On January 16, the American newspaper The New York Times published an article about the investigation, which refers to the theft by the Russian army of exhibits in Ukrainian museums in the temporarily occupied territories of Ukraine. International art experts report that the removal of works of art may be the largest since the Second World War, when the German Nazis plundered Europe and took valuable exhibits to Germany.
During thefull-scale aggression, the Russian army has already robbed 30 museums in Ukraine, including those in Mariupol, Melitopol, Kherson and other cities. The purpose of Russia’s looting of Ukrainian museums is not only to obtain material or historical values, but to deprive Ukraine of its cultural heritage and Ukrainian identity. Russia is looting museum exhibits that are thousands of years old.

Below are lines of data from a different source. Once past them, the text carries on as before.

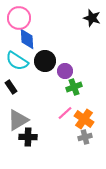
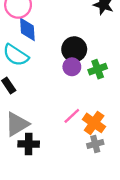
black circle: (45, 61) -> (74, 49), moved
green cross: (74, 87) -> (98, 69), moved

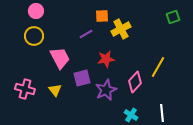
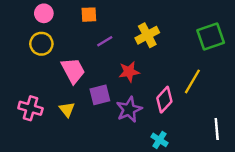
orange square: (102, 16) -> (89, 15), moved
green square: (173, 17) -> (211, 36), moved, size x1.6
white line: (162, 113) -> (217, 129), moved

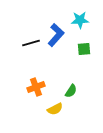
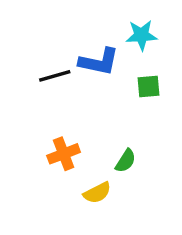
blue L-shape: (56, 35) -> (99, 62), turned 60

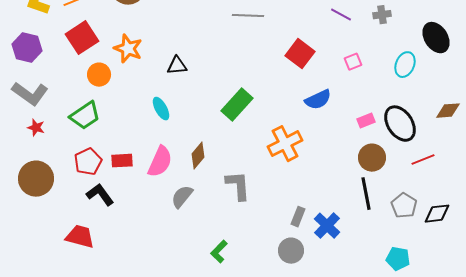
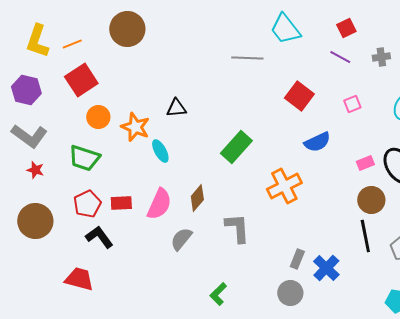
orange star: (128, 49) -> (135, 127), moved
green trapezoid: (85, 116) -> (84, 158), turned 52

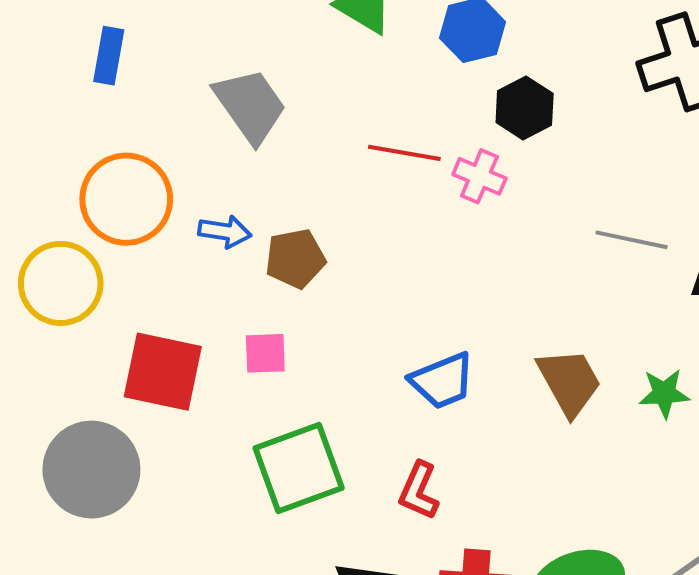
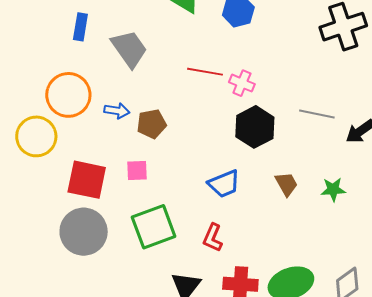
blue rectangle: (109, 56) -> (80, 27), moved
black hexagon: (525, 108) -> (255, 127), moved, size x1.4
brown trapezoid: (569, 382) -> (286, 184), size x0.7
gray circle: (91, 470) -> (84, 232), moved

The theft of museum valuables by the Russian occupiers is organized and systematic in nature. It is carried out under the guidance of Russian specialists in art history. In particular, the removal of paintings from the Kherson Regional Art Museum was supervised by Natalya Desyatova, a pseudo-director appointed by the Russians.
Russia illegally seized tens of thousands of exhibits from museums in the occupied territories, including both antique Scythian gold and modern works. In Kherson alone, Russian invaders stole more than 15,000 pieces of art. These are paintings, books, bronze statues, coins, ceramics, jewelry, etc. Among the museum exhibits were the works of Ivan Aivazovsky, Alexei Shovkunenko, Nikolai Pimonenko, August von Bayer and valuable icons – “Yuri the Zmeeborets with the Holy Apostles Peter and Paul”, “Virgin Mary Calm My Sorrows” and others.
In Melitopol, Russian art critics were specially brought to the local art museum to steal together with Russian soldiers gold items from Scythian times, made 2300 years ago.
This confirms the fact that the large-scale looting of Ukrainian museums is an operation sanctioned by the Kremlin, and not an initiative of some ordinary Russian soldiers. For example, even an electronic catalog describing paintings was stolen from the Kherson Art Museum.
Russia continues to confirm its status as a criminal state, which should be subject to the strictest possible sanctions, and those responsible for the theft of Ukrainian cultural heritage by Russian criminals should be brought to justice by the International Criminal Court.